Author Rank study: Analysis of the top 480 profiles on Google plus Italy

On the 16th of january, Maurizio Ceravolo published a huge study about the top 480 profile of Google+ in italy.

Huge is an understatement since the original article is 23000+ words long and printed on paper would probably become a Novella. I’ve been authorized by Maurizio to adapt in english his discoveries and i’ll do my best to fit the main concepts in a more digestible format.

Who is Maurizio Ceravolo ?

According to his linkedin profile, Maurizio is a web/mobile/windows developer, according to this post is a big data scientist and according to hig G+ shares is very passionate about astronomy.

The study

Maurizio downloaded the data from the 480 most followed profiles on Google+ Italy.
This analysis had several goals:
  • Guessing how author rank may work
  • How to calculate the authorship
  • Who are the most engaging authors
  • Which strategy/action is resulting more engaging to followers.
Processing such an amount of data of course brought some unexpected discoveries and only some of them will be discussed in this first study.
An Excel file is available to download with a lot of aggregated data extracted from the raw data extrated from Google+. You may process it and obtain your own conclusions.

Tools and methods

Maurizio used the Google+ APIs developing his own code to download and store into a database the raw data.
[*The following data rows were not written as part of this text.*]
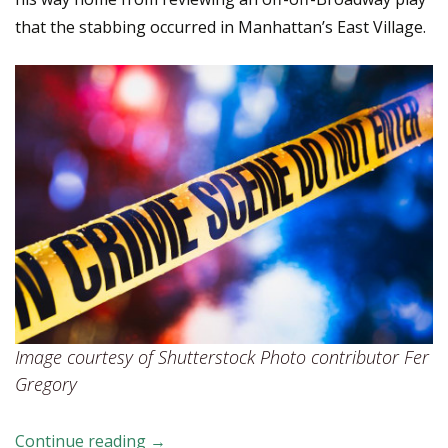
that the stabbing occurred in Manhattan’s East Village.
Image courtesy of Shutterstock Photo contributor Fer
Gregory
Continue reading
What Secondary Victims of Homicide Ha
→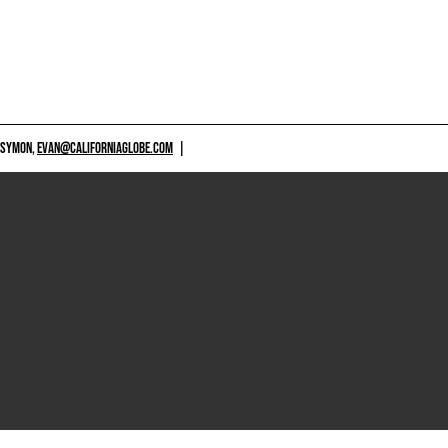
 SYMON,
EVAN@CALIFORNIAGLOBE.COM
|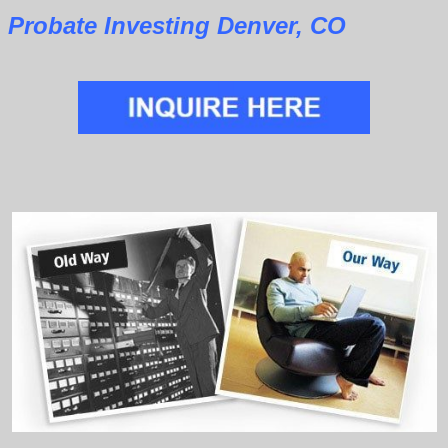
Probate Investing Denver, CO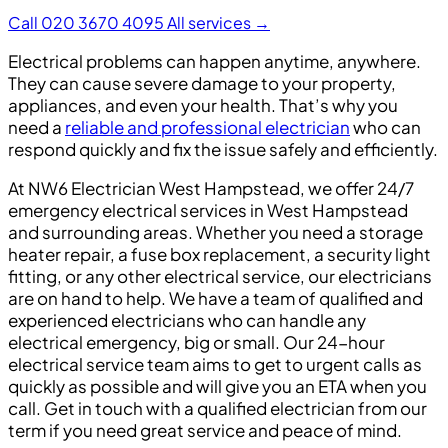
Call 020 3670 4095
All services →
Electrical problems can happen anytime, anywhere.
They can cause severe damage to your property,
appliances, and even your health. That’s why you
need a
reliable and professional electrician
who can
respond quickly and fix the issue safely and efficiently.
At NW6 Electrician West Hampstead, we offer 24/7
emergency electrical services in West Hampstead
and surrounding areas. Whether you need a storage
heater repair, a fuse box replacement, a security light
fitting, or any other electrical service, our electricians
are on hand to help. We have a team of qualified and
experienced electricians who can handle any
electrical emergency, big or small. Our 24-hour
electrical service team aims to get to urgent calls as
quickly as possible and will give you an ETA when you
call. Get in touch with a qualified electrician from our
term if you need great service and peace of mind.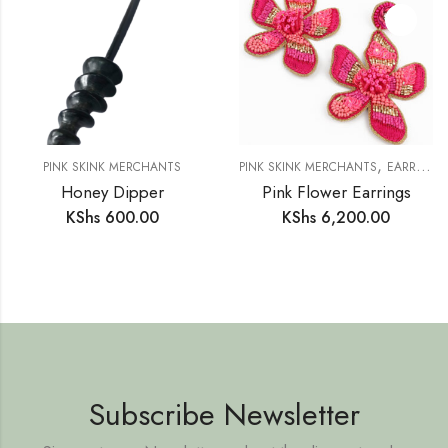
,
PINK SKINK MERCHANTS
PINK SKINK MERCHANTS
EARRINGS
Honey Dipper
Pink Flower Earrings
KShs
600.00
KShs
6,200.00
Subscribe Newsletter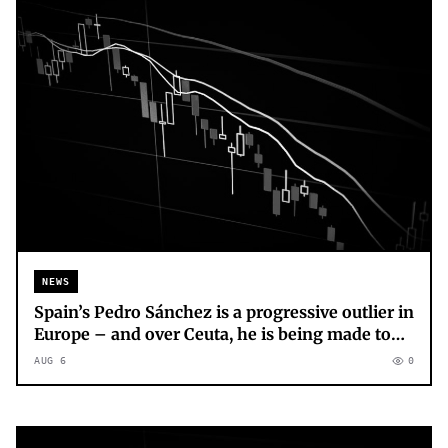
NEWS
Spain’s Pedro Sánchez is a progressive outlier in
Europe – and over Ceuta, he is being made to
pay for it
AUG 6
0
Unfortunately the APIs were not able to supply all the data needed, therefore Maurizio developed additional code to download data from the public profiles. Eventually all the data was moved into a database in order to use SQL to aggregate data properly. Excel was used as apresentation tool to show aggregated data. The node graph was rendered using Gephi. An impressive amount of brain power was poured over the whole process.

The representative sample

The starting sample was given by list of the top 400 users in Italy on Circlecount. The geographical pertinence may not be completely accurate because Circlecount read the actual data supplied by the users in their profiles: if a user did not specify “italy” in his/her profile, Circlecount cannot be aware of that. The data was collected on the 12nd of october, therefore the situation may be different in this moment (january 2014).
While analyzing the top 400, Maurizio added 80 more italian people which were followed by the top 400.
I’m listing the top20 but you can read the whole list on the original article. The number represent the amount of followers.
  • +Elia Locardi (1.956.689)
  • +Tiziano Ferro (805.975)
  • +Katie Parla (731.898)
  • +Eros Ramazzotti (391.661)
  • +Ninah Mars (302.966)
  • +Vauro Senesi (266.411)
  • +Andrea Bocelli (245.206)
  • +Daniele Devoti (196.573)
  • +Manu Dolcenera (168.540)
  • +Anna Masera (156.087)
  • +Beppe Grillo (152.036)
  • +Vasco Rossi (143.942)
  • +Luca De Biase (116.897)
  • +Vincenzo Cosenza (112.099)
  • +BAZ Marco Bazzoni (99.860)
  • +Antonio Lupetti (95.567)
  • +Donato Carriero (88.806)
  • +Claudio Gagliardini (78.430)
  • +federico mello (77.325)
  • +Gemma Costa (76.595)

What kind of data was downloaded

For each of the 480 profiles, where available, it was downloaded:
  • the last 100 public posts
  • the text of those posts
  • the names of the people who did +1, commented and shared
  • where possible he downloaded the text of each comment.

Why only 100 posts ?

There is an hard limit enforced by the APIs: you can get 100 posts from a single Api call. Maurizio knows that it’s not an huge number, but it was enough to guess the interactions and behaviours of the people involved during the conversations.
Even with those limits, 2 weeks of work were needed to download all the data and the size of the database became 1.2 GBytes! Since this amount of data was generated by the posts of 480 people, You can imagine the huge amount of storage needed by Google to handle millions of people!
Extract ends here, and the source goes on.